Grundsätzlich können Mieter vom Vermieter verlangen, dass dieser ihnen die genaue Wohnfläche mitteilt. Der Vermieter ist verpflichtet, diese Information zur Verfügung zu stellen, sofern er über sie verfügt. Sollte der Vermieter keine genauen Angaben machen können oder wollen, haben Mieter weitere Möglichkeiten.

Ein wichtiges Recht der Mieter ist die Durchführung eines selbstständigen Beweisverfahrens. Dieses gerichtliche Verfahren ermöglicht es, die tatsächliche Wohnfläche durch einen unabhängigen Sachverständigen feststellen zu lassen. Das selbstständige Beweisverfahren kann auch dann eingeleitet werden, wenn noch kein konkreter Rechtsstreit besteht. Es dient der Beweissicherung und kann später in einem möglichen Hauptverfahren verwendet werden.

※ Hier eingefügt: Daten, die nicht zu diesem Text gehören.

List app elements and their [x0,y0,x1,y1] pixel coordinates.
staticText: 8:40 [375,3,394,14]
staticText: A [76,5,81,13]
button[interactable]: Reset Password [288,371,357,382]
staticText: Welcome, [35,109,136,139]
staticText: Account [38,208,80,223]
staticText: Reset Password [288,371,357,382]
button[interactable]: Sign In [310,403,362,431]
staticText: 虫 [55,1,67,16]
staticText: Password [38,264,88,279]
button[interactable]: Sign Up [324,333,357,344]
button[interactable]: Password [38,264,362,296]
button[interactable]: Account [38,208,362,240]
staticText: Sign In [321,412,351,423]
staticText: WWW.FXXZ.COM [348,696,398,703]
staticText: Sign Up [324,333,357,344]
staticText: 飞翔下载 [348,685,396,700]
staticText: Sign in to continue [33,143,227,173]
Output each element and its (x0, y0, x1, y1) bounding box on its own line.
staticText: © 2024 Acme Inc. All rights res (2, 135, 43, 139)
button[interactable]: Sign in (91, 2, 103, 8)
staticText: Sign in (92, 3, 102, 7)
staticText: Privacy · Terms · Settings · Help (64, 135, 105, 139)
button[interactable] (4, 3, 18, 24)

Die rechtliche Grundlage für das selbstständige Beweisverfahren findet sich in den §§ 485 ff. der Zivilprozessordnung (ZPO). Um ein solches Verfahren einzuleiten, müssen Mieter einen Antrag beim zuständigen Amtsgericht stellen. Wichtig ist, dass ein berechtigtes Interesse an der Feststellung der Wohnfläche vorliegen muss. Dies ist in der Regel gegeben, wenn die Wohnfläche für die Berechnung der Miete oder der Betriebskosten relevant ist.

Mieter haben auch das Recht, die Wohnung selbst auszumessen oder einen Sachverständigen damit zu beauftragen. Hierfür ist jedoch die Zustimmung des Vermieters erforderlich, da es sich um einen Eingriff in dessen Eigentumsrechte handelt. Der Vermieter darf diese Zustimmung nur aus triftigen Gründen verweigern.

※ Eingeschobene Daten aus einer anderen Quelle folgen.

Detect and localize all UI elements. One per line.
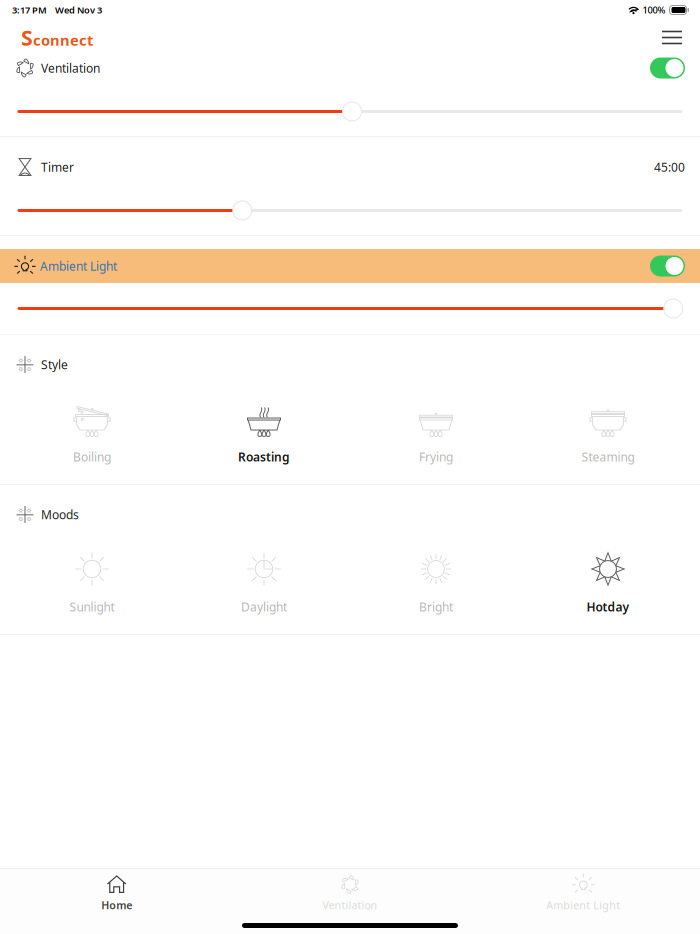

Bei erheblichen Abweichungen zwischen der tatsächlichen und der im Mietvertrag angegebenen Wohnfläche können Mieter verschiedene Rechte geltend machen. Als erheblich gilt in der Regel eine Abweichung von mehr als 10%. In solchen Fällen können Mieter eine Mietminderung verlangen oder sogar den Mietvertrag anfechten, wenn die falsche Wohnflächenangabe für den Vertragsabschluss kausal war.

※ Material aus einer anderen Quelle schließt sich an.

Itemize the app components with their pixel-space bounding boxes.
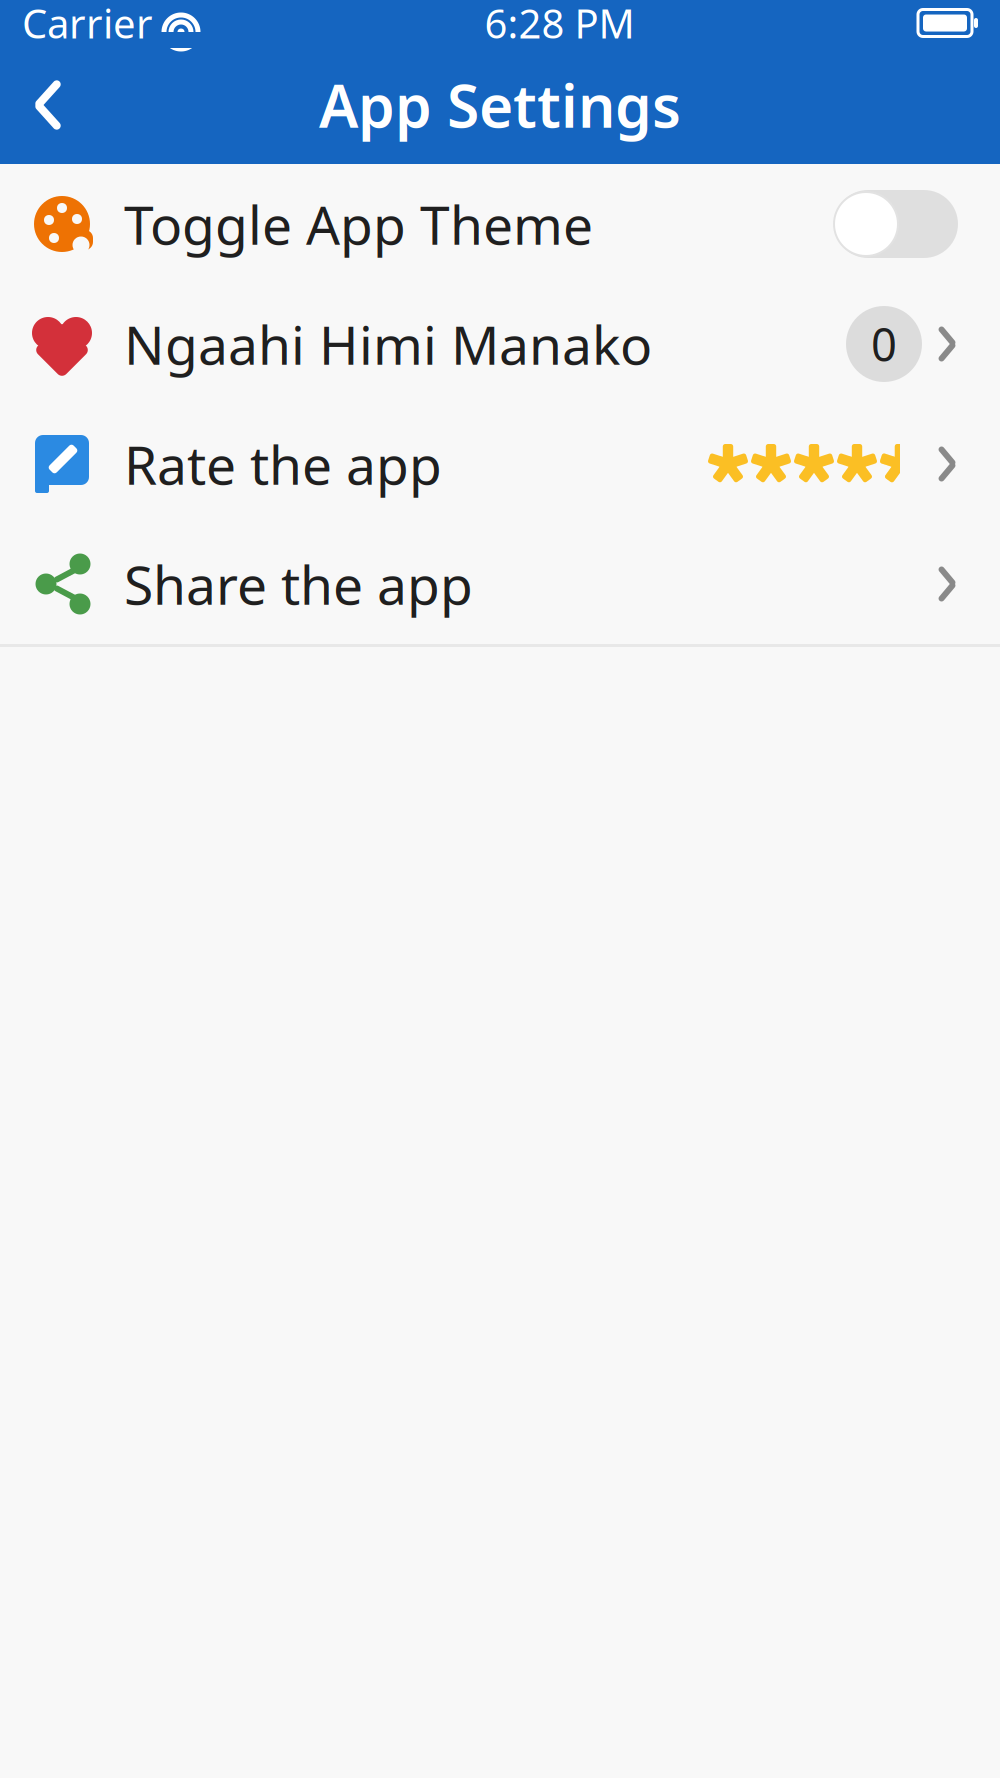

Zudem haben Mieter das Recht auf Rückzahlung zu viel gezahlter Miete, wenn die tatsächliche Wohnfläche geringer ist als angegeben. Dies gilt rückwirkend für die letzten drei Jahre, sofern die Verjährungsfrist nicht unterbrochen wurde. Bei der Berechnung von Betriebskosten kann eine zu große angegebene Wohnfläche ebenfalls zu Rückzahlungsansprüchen führen.

Es ist zu beachten, dass die genaue Berechnung der Wohnfläche komplex sein kann und verschiedene Faktoren berücksichtigt werden müssen. So werden beispielsweise Balkone, Terrassen und Dachschrägen oft nur anteilig zur Wohnfläche gerechnet. Die maßgebliche Berechnungsgrundlage ist in der Regel die Wohnflächenverordnung (WoFlV).

In Streitfällen über die Wohnfläche, insbesondere wenn es um Betriebskostenabrechnungen geht, kann das selbstständige Beweisverfahren eine effektive Möglichkeit sein, Klarheit zu schaffen. Es bietet Mietern die Chance, ihre Rechte frühzeitig zu sichern und potenzielle Konflikte mit dem Vermieter auf einer fundierten Faktenbasis zu lösen.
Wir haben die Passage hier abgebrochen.